Exercise:
Would you reproduce, word for word, only the lines running from the top of the data through the line containing "Нижегородская школьница едва не", and none of the pictures?

[Dataset entries]

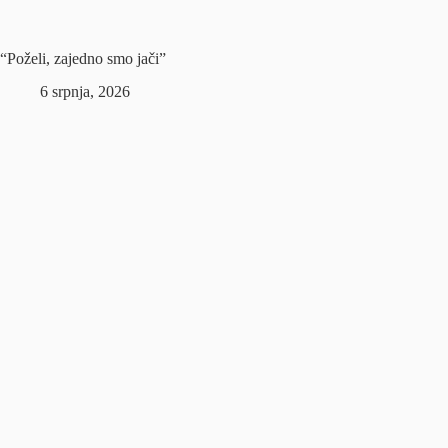
“Poželi, zajedno smo jači”
6 srpnja, 2026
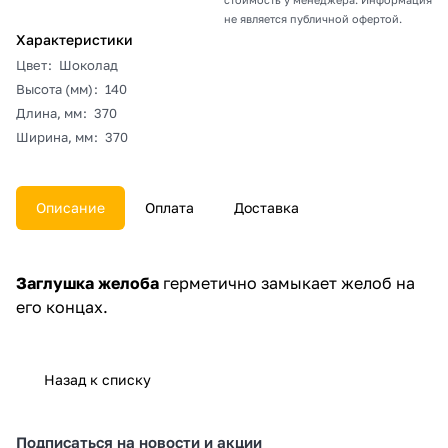
не является публичной офертой.
Характеристики
Цвет
:
Шоколад
Высота (мм)
:
140
Длина, мм
:
370
Ширина, мм
:
370
Описание
Оплата
Доставка
Заглушка желоба
герметично замыкает желоб на
его концах.
Назад к списку
Подписаться
на новости и акции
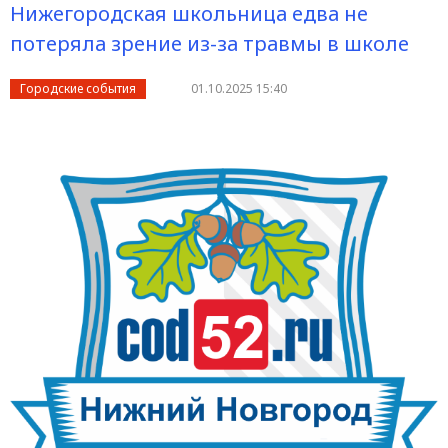
Нижегородская школьница едва не
потеряла зрение из-за травмы в школе
Городские события
01.10.2025 15:40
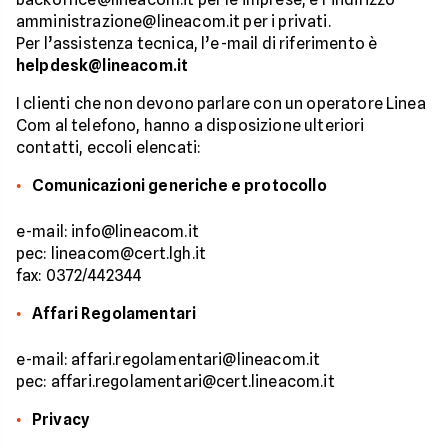
amministrazione@lineacom.it per i privati.
Per l’assistenza tecnica, l’e-mail di riferimento è
helpdesk@lineacom.it
I clienti che non devono parlare con un operatore Linea
Com al telefono, hanno a disposizione ulteriori
contatti, eccoli elencati:
Comunicazioni generiche e protocollo
e-mail: info@lineacom.it
pec: lineacom@cert.lgh.it
fax: 0372/442344
Affari Regolamentari
e-mail: affari.regolamentari@lineacom.it
pec: affari.regolamentari@cert.lineacom.it
Privacy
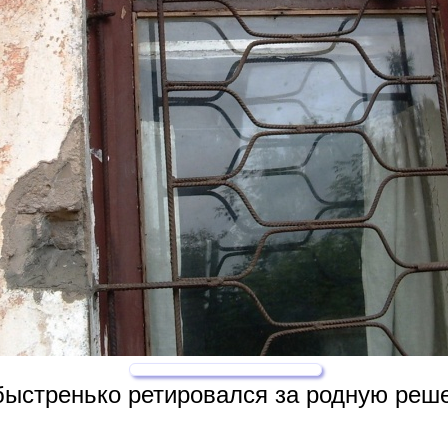
 быстренько ретировался за родную реше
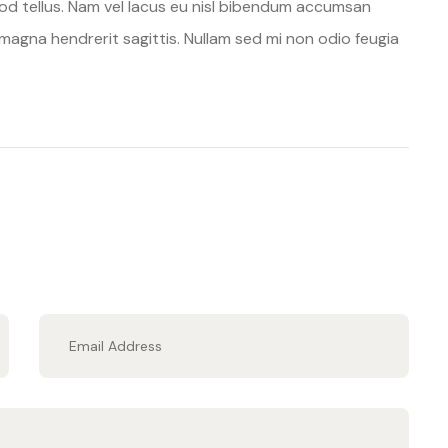
od tellus. Nam vel lacus eu nisl bibendum accumsan
 magna hendrerit sagittis. Nullam sed mi non odio feugia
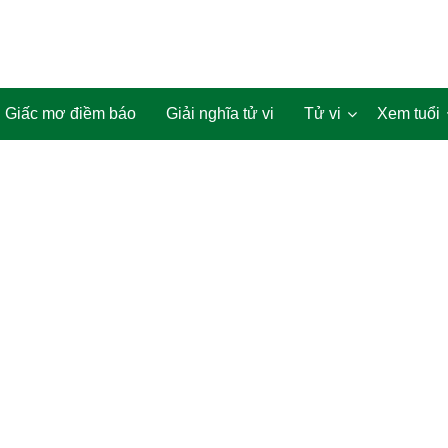
Giấc mơ điềm báo
Giải nghĩa tử vi
Tử vi
Xem tuổi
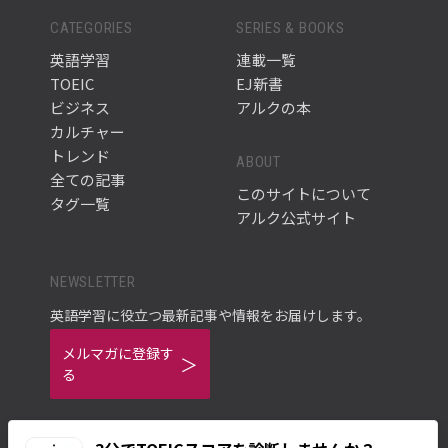
CATEGORIES
SERIES & BOOKS
英語学習
連載一覧
TOEIC
EJ新書
ビジネス
アルクの本
カルチャー
トレンド
ABOUT
全ての記事
このサイトについて
タグ一覧
アルク公式サイト
NEWSLETTER
英語学習に役立つ最新記事や情報をお届けします。
メルマガに登録す
る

Response to the task:
“Poželi, zajedno smo jači”
6 srpnja, 2026
не является публичной офертой.
Характеристики
Цвет
:
Шоколад
Высота (мм)
:
140
Длина, мм
:
370
Ширина, мм
:
370
Описание
Оплата
Доставка
Заглушка желоба
герметично замыкает желоб на
его концах.
Назад к списку
Подписаться
на новости и акции
Нижегородская школьница едва не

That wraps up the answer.